Am meisten aber machte ihm zu schaffen, dass nichts und niemand auf der Welt etwas daran zu ändern vermochte. Mit dem Gefühl, dass alles verloren war, schlief er ein.
Als er gegen sieben von der Schwester geweckt wurde, ließ ihn sein Gedächtnis erneut im Stich. Er wusste nicht, wer die Frau war, die mit ihm sprach. Er hatte sie schon einmal gesehen, aber was sie hier machte? Er hatte keine Ahnung. Dann verließ sie das Zimmer, und es wurde vollkommen still.
Als sie nach einer Viertelstunde wiederkam und sagte: »Um halb zehn werden Sie zu Untersuchungen abgeholt« und ihm sein Frühstück hinstellte, wusste Springer plötzlich wieder, wer sie war.

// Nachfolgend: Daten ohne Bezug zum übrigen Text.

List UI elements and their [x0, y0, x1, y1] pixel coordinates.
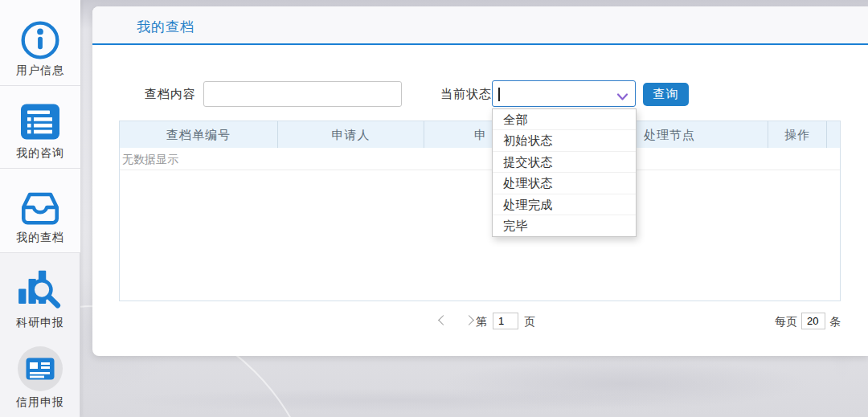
prev-page-icon[interactable] [438, 315, 448, 325]
sidebar-item-label: 科研申报 [0, 316, 80, 330]
sidebar-item-credit-apply[interactable]: 信用申报 [0, 337, 80, 417]
status-combobox[interactable] [492, 80, 636, 107]
text-cursor [498, 88, 500, 101]
page-prefix: 第 [476, 313, 487, 330]
sidebar-item-label: 用户信息 [0, 63, 80, 78]
sidebar-item-my-archive[interactable]: 我的查档 [0, 169, 80, 253]
sidebar-item-label: 我的查档 [0, 231, 80, 245]
dropdown-option-process-done[interactable]: 处理完成 [493, 194, 636, 215]
dropdown-option-submitted[interactable]: 提交状态 [493, 152, 636, 173]
column-header-archive-no: 查档单编号 [120, 121, 278, 148]
next-page-icon[interactable] [464, 315, 474, 325]
page-number-input[interactable] [493, 313, 518, 329]
dropdown-option-all[interactable]: 全部 [493, 109, 636, 130]
page-title: 我的查档 [137, 18, 194, 36]
dropdown-option-processing[interactable]: 处理状态 [493, 173, 636, 194]
search-content-label: 查档内容 [145, 81, 196, 107]
main-panel: 我的查档 查档内容 当前状态 查询 查档单编号 申请人 申 处理节点 操作 无数… [92, 6, 868, 356]
sidebar-item-research-apply[interactable]: 科研申报 [0, 253, 80, 337]
archive-inbox-icon [18, 187, 63, 231]
sidebar-item-label: 我的咨询 [0, 146, 80, 161]
status-dropdown-list: 全部 初始状态 提交状态 处理状态 处理完成 完毕 [492, 108, 637, 237]
research-chart-search-icon [16, 266, 64, 315]
info-icon [19, 19, 61, 64]
sidebar: 用户信息 我的咨询 我的查档 [0, 0, 80, 417]
sidebar-item-user-info[interactable]: 用户信息 [0, 0, 80, 86]
dropdown-option-initial[interactable]: 初始状态 [493, 130, 636, 151]
dropdown-option-finished[interactable]: 完毕 [493, 215, 636, 236]
per-page-input[interactable] [801, 313, 825, 329]
consult-list-icon [20, 103, 60, 144]
page-suffix: 页 [524, 313, 535, 330]
chevron-down-icon[interactable] [616, 90, 628, 104]
column-header-operation: 操作 [768, 121, 827, 148]
sidebar-item-label: 信用申报 [0, 395, 80, 410]
column-header-spacer [827, 121, 840, 148]
per-page-suffix: 条 [829, 313, 841, 330]
results-table: 查档单编号 申请人 申 处理节点 操作 无数据显示 [119, 121, 841, 301]
current-status-label: 当前状态 [440, 81, 492, 107]
credit-icon-circle [18, 346, 63, 391]
table-header-row: 查档单编号 申请人 申 处理节点 操作 [120, 121, 840, 148]
search-input[interactable] [203, 81, 402, 107]
query-button[interactable]: 查询 [643, 83, 689, 106]
column-header-applicant: 申请人 [278, 121, 424, 148]
per-page-prefix: 每页 [775, 313, 797, 330]
sidebar-item-my-consult[interactable]: 我的咨询 [0, 86, 80, 169]
tab-bar: 我的查档 [92, 6, 868, 45]
credit-card-icon [26, 358, 55, 380]
empty-data-message: 无数据显示 [120, 148, 840, 170]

Nachdem er sich gewaschen und ein halbes, mit Aprikosenmarmelade bestrichenes Brötchen gegessen |76| und die Tasse Kaffee getrunken hatte, griff er nach dem Infusionsständer. Überrascht stellte er fest, dass die Nachtschwester den leeren Beutel offenbar gegen einen vollen ausgetauscht hatte.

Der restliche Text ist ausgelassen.